Each February 1, shortly before the 5 p.m. deadline, approximately 10 percent of the sophomore class can be seen running to Wyndham with their applications in their hands. Those applications are then distributed to the home districts of the students and are duplicated and sent to the members of the district Alumnae Regional Scholarship Committee. The members rank the applications and write comments, which have proven helpful as feedback to the applicants and for the grant-writing workshops the following year.

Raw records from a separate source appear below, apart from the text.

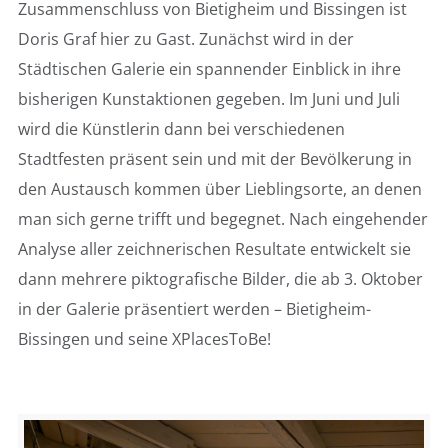
Zusammenschluss von Bietigheim und Bissingen ist
Doris Graf hier zu Gast. Zunächst wird in der
Städtischen Galerie ein spannender Einblick in ihre
bisherigen Kunstaktionen gegeben. Im Juni und Juli
wird die Künstlerin dann bei verschiedenen
Stadtfesten präsent sein und mit der Bevölkerung in
den Austausch kommen über Lieblingsorte, an denen
man sich gerne trifft und begegnet. Nach eingehender
Analyse aller zeichnerischen Resultate entwickelt sie
dann mehrere piktografische Bilder, die ab 3. Oktober
in der Galerie präsentiert werden – Bietigheim-
Bissingen und seine XPlacesToBe!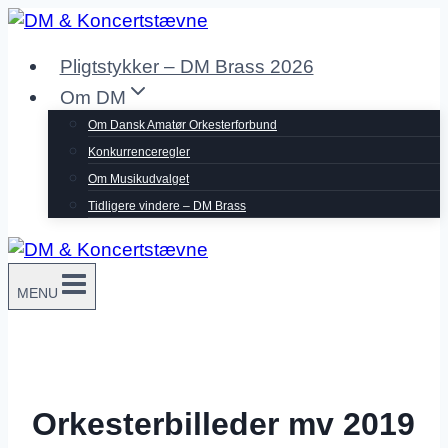
Fortsæt
til
Pligtstykker – DM Brass 2026
indhold
Om DM
Om Dansk Amatør Orkesterforbund
Konkurrenceregler
Om Musikudvalget
Tidligere vindere – DM Brass
MENU
Orkesterbilleder mv 2019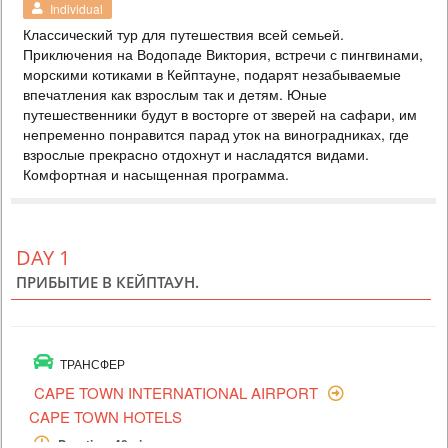
Individual
IMBALALA ZAMBEZI SAFARI LODGE
Классический тур для путешествия всей семьей.
PRICE BY REQUEST
Приключения на Водопаде Виктория, встречи с пингвинами,
ЗИМБАБВЕ
морскими котиками в Кейптауне, подарят незабываемые
впечатления как взрослым так и детям. Юные
4 DAYS
Safari
путешественники будут в восторге от зверей на сафари, им
В стоимость входит: - проживание в отеле Imbalala Lodge на 3 ночи
непременно понравится парад уток на виноградниках, где
с полным пансионом, местные напитки - все трансферы -
взрослые прекрасно отдохнут и насладятся видами.
посещение водопада Виктория - национальный парк Чобе на целый
день (речное сафари, обед и сафари на автомобиле) - на выбор
Комфортная и насыщенная программа.
утреннее и дневное сафари в национальном парке Замбези
(частная концессия) - на выбор утреннее и послеобеденное речное
сафари
DAY 1
ПРИБЫТИЕ В КЕЙПТАУН.
ТРАНСФЕР
CAPE TOWN INTERNATIONAL AIRPORT
CAPE TOWN HOTELS
Duration: 40min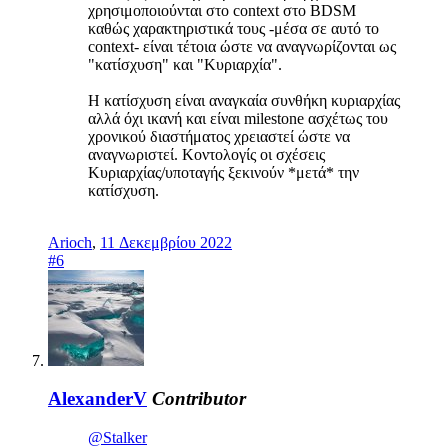
χρησιμοποιούνται στο context στο BDSM
καθώς χαρακτηριστικά τους -μέσα σε αυτό το
context- είναι τέτοια ώστε να αναγνωρίζονται ως
"κατίσχυση" και "Κυριαρχία".
Η κατίσχυση είναι αναγκαία συνθήκη κυριαρχίας
αλλά όχι ικανή και είναι milestone ασχέτως του
χρονικού διαστήματος χρειαστεί ώστε να
αναγνωριστεί. Κοντολογίς οι σχέσεις
Κυριαρχίας/υποταγής ξεκινούν *μετά* την
κατίσχυση.
Arioch
,
11 Δεκεμβρίου 2022
#6
AlexanderV
Contributor
@Stalker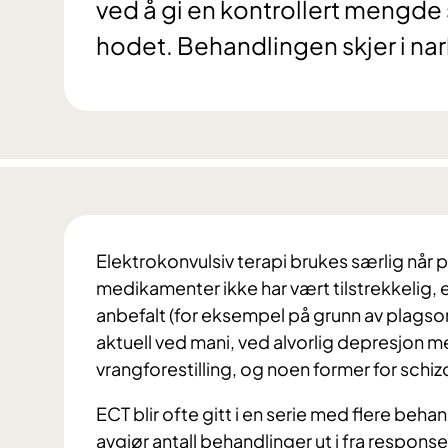
ved å gi en kontrollert mengde
hodet. Behandlingen skjer i n
Elektrokonvulsiv terapi brukes særlig når
medikamenter ikke har vært tilstrekkelig,
anbefalt (for eksempel på grunn av plags
aktuell ved mani, ved alvorlig depresjon
vrangforestilling, og noen former for schiz
ECT blir ofte gitt i en serie med flere be
avgjør antall behandlinger ut i fra responsen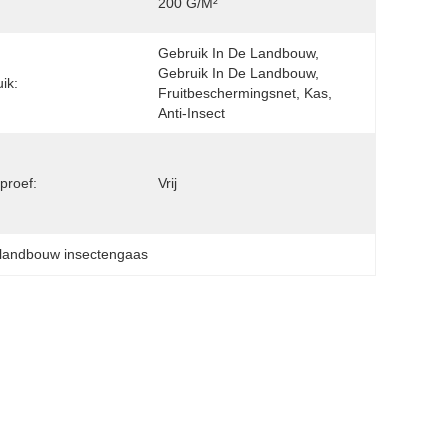
200 G/m²
Gebruik In De Landbouw, 
Gebruik In De Landbouw, 
ik:
Fruitbeschermingsnet, Kas, 
Anti-Insect
proef:
Vrij
landbouw insectengaas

What are the benefits of this program?
All sophomores are invited to apply and to attend grant-writing workshops specifically for this project and to develop the skills needed for writing grant proposals—forming and presenting a cogent and well-focused plan, developing a realistic budget, and requesting faculty or outside sponsorship in a timely fashion. Students have the opportunity afforded by their $2,000 grant to explore an area of interest—not necessarily academic—that they might not otherwise be able to do:One applicant this year mentioned that it sounded like a chance of a lifetime.

Alumnae become acquainted with current students at the College both on paper, in the project application process, and in person through mentoring contact, meeting Alumnae Regional Scholars either after their projects are completed, or as active and interested alumnae in later years. Current students have a chance to gain insight from their mentors and to enjoy and join the company of Bryn Mawr’s past.